3. When promotion decisions are to be made, your manager is not the only person in the room. A strong no from a colleague who hardly sees your capabilities can rob you of the opportunity to get promoted.
Conversely, if you have a difficult manager who is not interested in seeing you promoted, colleagues above who have seen your capabilities will do the fight for you naturally.
The bottom line is this: don’t just hide behind your manager in all you do. Spot the best leaders you feel attracted to in the organization or who you occasionally work with, and keep a continuous meaningful relationship with them. Don't overdo it, please. Needs to feel natural :).
The easiest way to approach people like this is to identify something they do very well and which might be a skill you wanted to improve on from your personal and professional development plan. Ask them that you'd love to learn from them or you'd appreciate if they can watch how you do on that particular skill and help you improve.
People are proud to say they helped you improve on a particular skill. Start from there, and they will naturally grow into allies (I call them Personal Board of Advisors) who will speak up for you in rooms where you are not.
Third step: Manage Upward effectively
Know your manager's working and communication style in and out, to guarantee the best work interaction possible. You can do this through a few ways:
1. Ask your peers who have worked with your manager. Whether they had a positive experience and not so positive one (that is where you learn mistakes not to make) - but do not hold any judgments about the person based on this. Negative pre-conceptions will tend to give you a negative experience too. Instead, embrace these learnings as they are. Be specific on the kind of questions you ask, so you don't fall into gossip. For example. How do they like to do X? What do they hate? Etc.

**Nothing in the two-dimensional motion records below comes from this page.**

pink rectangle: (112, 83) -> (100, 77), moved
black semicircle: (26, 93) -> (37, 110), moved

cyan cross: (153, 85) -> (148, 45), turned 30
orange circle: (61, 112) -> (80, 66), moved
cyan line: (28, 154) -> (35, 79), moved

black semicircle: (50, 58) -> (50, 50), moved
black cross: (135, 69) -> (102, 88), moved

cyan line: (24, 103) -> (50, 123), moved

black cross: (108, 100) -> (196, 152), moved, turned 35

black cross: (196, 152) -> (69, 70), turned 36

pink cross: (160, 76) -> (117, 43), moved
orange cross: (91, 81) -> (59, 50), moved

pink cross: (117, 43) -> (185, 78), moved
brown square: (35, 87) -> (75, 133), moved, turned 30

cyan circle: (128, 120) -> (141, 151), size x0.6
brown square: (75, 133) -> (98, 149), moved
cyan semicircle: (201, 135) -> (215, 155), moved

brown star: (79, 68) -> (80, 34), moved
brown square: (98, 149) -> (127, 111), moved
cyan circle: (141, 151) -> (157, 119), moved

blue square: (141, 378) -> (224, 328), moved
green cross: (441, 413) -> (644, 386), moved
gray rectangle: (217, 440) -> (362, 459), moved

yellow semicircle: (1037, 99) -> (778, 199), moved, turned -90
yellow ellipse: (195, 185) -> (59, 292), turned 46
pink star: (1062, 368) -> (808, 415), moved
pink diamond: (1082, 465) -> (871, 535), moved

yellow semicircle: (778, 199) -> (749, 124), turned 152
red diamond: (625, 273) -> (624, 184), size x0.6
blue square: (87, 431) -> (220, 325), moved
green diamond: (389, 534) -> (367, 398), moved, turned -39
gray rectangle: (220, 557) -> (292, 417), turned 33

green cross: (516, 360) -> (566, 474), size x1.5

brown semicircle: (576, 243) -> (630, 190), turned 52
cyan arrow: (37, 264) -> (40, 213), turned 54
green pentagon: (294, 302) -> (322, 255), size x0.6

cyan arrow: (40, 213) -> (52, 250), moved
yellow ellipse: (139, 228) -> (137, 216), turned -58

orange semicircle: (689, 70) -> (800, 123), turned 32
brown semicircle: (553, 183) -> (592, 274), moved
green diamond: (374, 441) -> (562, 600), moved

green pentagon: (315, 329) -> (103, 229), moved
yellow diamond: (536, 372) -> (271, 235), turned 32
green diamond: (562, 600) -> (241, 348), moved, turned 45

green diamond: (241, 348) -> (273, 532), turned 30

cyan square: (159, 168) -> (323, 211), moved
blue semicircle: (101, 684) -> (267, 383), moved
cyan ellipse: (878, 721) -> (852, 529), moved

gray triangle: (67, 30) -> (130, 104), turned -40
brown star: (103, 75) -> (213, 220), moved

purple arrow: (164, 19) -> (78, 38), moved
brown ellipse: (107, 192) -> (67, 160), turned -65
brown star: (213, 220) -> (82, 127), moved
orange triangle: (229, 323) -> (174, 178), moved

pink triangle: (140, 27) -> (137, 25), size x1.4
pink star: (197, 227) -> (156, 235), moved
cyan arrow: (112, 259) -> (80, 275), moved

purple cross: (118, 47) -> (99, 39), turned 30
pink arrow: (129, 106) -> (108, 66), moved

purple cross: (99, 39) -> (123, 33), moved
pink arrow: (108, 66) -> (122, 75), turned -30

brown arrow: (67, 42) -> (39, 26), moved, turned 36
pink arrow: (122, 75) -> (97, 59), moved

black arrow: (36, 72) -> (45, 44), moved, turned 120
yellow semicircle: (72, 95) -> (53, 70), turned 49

2. Ask your manager directly during your first 1:1 conversation about your work - or use the next coming 1:1 opportunity to do so.
3. Suggest periodic check-ins to track progress on the work, but also separate sessions to get their feedback on how you are doing with regards to professional development goals. Frequent feedback is the secret. You’d rather know that your approach to presenting your department's work sucked from the first team meeting and correct it quickly, instead of sucking at your presentation in 3 team meetings before someone tells you were sucking the whole time…
4. Keep your commitments and be reliable. If you say you will share some work on Thursday or by 6pm, do it by 6pm. It’s all about planning your work and never underestimating the time tasks might take you. If close to a deadline you anticipate the slightest risk that your work will not be ready in time, communicate the risk as early as possible. Your manager will see you as reliable. Ask them if they prefer you send the draft unfinished work their visibility or to share when completed. Sometimes we stress over a deliverable meanwhile the person reviewing will not have time to look until tomorrow.
5. Manage expectations and push back when needed. First impression is what people keep of the entire relationship. As much as you want to please your manger, learn to say no when needed, otherwise it will be hard to say no later. Know your limits and don’t over-promise. You'll be painted as unreliable if you don’t deliver on your promises. You don’t have to yes all the time, otherwise you'll very quickly feel burnout and people will step on you.
My friend, if you follow my advice above, you will build a personal brand so outstanding that your company will have no choice than to keep promoting you.
My Bonus for you: Keep learning and practicing technical skills important for your role. When you stop learning new things, you stop growing and as a result, your manager cannot promote you.